ミル82は、例えば、内部に粉砕テーブル(図示省略)が駆動回転可能に支持されていて、粉砕テーブルの上方に複数の粉砕ローラ(図示省略)が粉砕テーブルの回転に連動回転可能に支持されて構成されている竪型ローラミルである。粉砕ローラと粉砕テーブルが協働して粉砕された固体燃料は、ミル82内に供給される搬送ガスにより、ミル82が備える分級機(図示省略)に搬送される。分級機では、ガス化炉101やボイラ30に設けられたバーナ35での燃焼に適した粒径以下の微粉燃料と、該粒径より大きな粗粉燃料とに分級される。微粉燃料は、分級機を通過して、搬送ガスと共に微粉燃料ライン86を介して分離機83に供給される。分級機を通過しなかった粗粉燃料は、ミル82の内部で、自重により粉砕テーブル上に落下し、再粉砕される。
分離機83は、例えば、1つまたは複数のサイクロンを有し、遠心分離によって搬送ガスと微粉燃料との分離を行う。分離機83の上部には、分離した搬送ガスを排出する排気口が形成されている。また、分離機83は、下端部が直接又は間接的に微粉燃料ホッパ84の上端部と接続されている。微粉燃料ホッパ84は、下端部が直接又は間接的に加圧ホッパ85の上端部と接続されている。また、微粉燃料ホッパ84には、複数(本実施形態では、一例として5本)の第1微粉燃料供給ライン87が接続されている。加圧ホッパ85には、端部に第2微粉燃料供給ライン88が接続されている。
本実施形態では、ミル82で粉砕された微粉燃料は、一旦微粉燃料ホッパ84に貯留される。微粉燃料ホッパ84に貯留された微粉燃料は、第1微粉燃料供給ライン87もしくは第2微粉燃料供給ライン88を介することで、ガス化複合発電設備10と、ボイラ30との両方に供給可能とされており、各々の設備に必要な供給量を切出し搬送するための計量搬送装置(図示省略)が設置されている。

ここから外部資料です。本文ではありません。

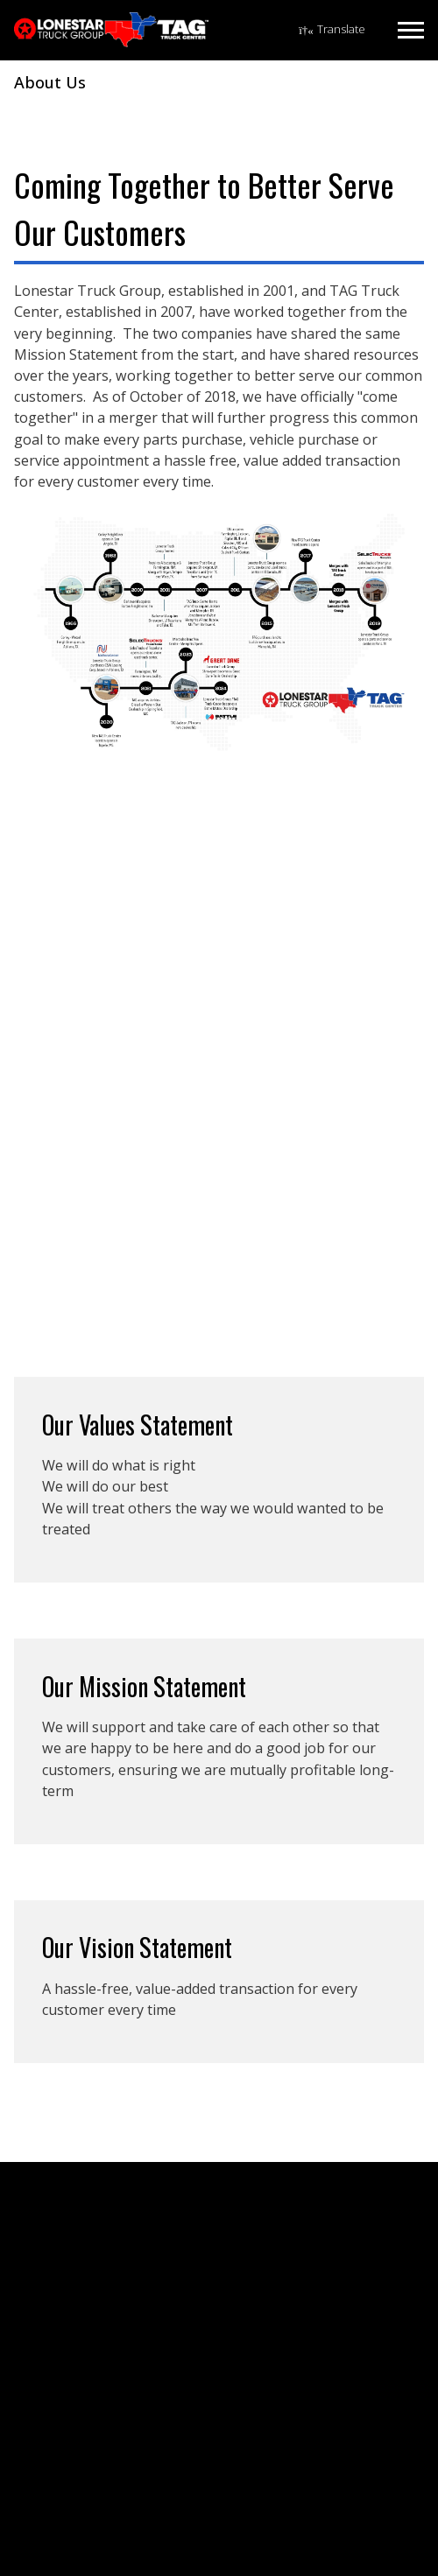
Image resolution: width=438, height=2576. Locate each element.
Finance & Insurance (86, 2444)
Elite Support (64, 2305)
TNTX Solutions (72, 2468)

計量搬送装置は、後述の制御装置96によって制御される。
[制御装置]
次に、本実施形態に係る複合プラント1に設けられる制御装置96について説明する。
制御装置96は、例えば、CPU(Central Processing Unit)、RAM(Random Access Memory)、ROM(Read Only Memory)、及びコンピュータ読み取り可能な記憶媒体等から構成されている。そして、各種機能を実現するための一連の処理は、一例として、プログラムの形式で記憶媒体等に記憶されており、このプログラムをCPUがRAM等に読み出して、情報の加工・演算処理を実行することにより、各種機能が実現される。なお、プログラムは、ROMやその他の記憶媒体に予めインストールしておく形態や、コンピュータ読み取り可能な記憶媒体に記憶された状態で提供される形態、有線又は無線による通信手段を介して配信される形態等が適用されてもよい。コンピュータ読み取り可能な記憶媒体とは、磁気ディスク、光磁気ディスク、CD-ROM、DVD-ROM、半導体メモリ等である。

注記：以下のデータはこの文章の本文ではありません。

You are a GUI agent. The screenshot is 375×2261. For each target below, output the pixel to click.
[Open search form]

制御装置96は、複合プラント1に設けられた各種弁(例えば、流量調整弁47a)や、計量搬送装置等を制御する。また、制御装置96は、後述のチャー計測手段及び生成ガス計測手段が計測したチャーの量や生成ガスの量を受信する。
制御装置96は、例えば、ガス化炉101へ供給されるチャーの量が所定の閾値を超えた場合に、所定の閾値を超えた分のチャーをボイラ30へ供給するように、流量調整弁47aを制御する。ガス化炉101へ供給されるチャーの供給量が所定の閾値を超えないように調整することで、ガス化炉101を安定して運転継続することができる。
また、制御装置96は、チャー供給ライン47を介してボイラ30に投入されるチャーの量をチャー計測手段から受信し、チャーの単位重量当たり発熱量を乗算して、投入されるチャーによる入熱量を導出する。そして、制御装置96は、計量搬送装置を制御して、導出されたチャーによる入熱量に相当する分だけ、ボイラ30に投入される微粉燃料の量を減らす。このようにすることで、ボイラ30に投入される入熱量を一定として運転を安定化することができる。
また、例えば、ガス化複合発電設備10の運転中に、チャーの発生量が急変した場合など、ボイラ30に投入される微粉燃料の量を急速に変化させる必要がある場合がある。本実施形態では、ボイラ30に供給される微粉燃料は、微粉燃料ホッパ84に貯留されている。このため、燃料供給量の変化に対するミル82の応答遅れの影響を受けることなく、ボイラ30に投入される微粉燃料の量を調整することができる。
また、制御装置96は、生成ガス供給ライン54を介してボイラ30に投入される生成ガスの量を生成ガス計測手段から受信し、生成ガスの単位重量当たり発熱量を乗算して、投入される生成ガスによる入熱量を導出する。そして、制御装置96は、流量調整弁47aを制御して、導出された生成ガスによる入熱量に相当する分だけ、ボイラ30に投入される微粉燃料の量を減らす。このようにすることで、ボイラ30に投入される入熱量を一定として運転を安定化することができる。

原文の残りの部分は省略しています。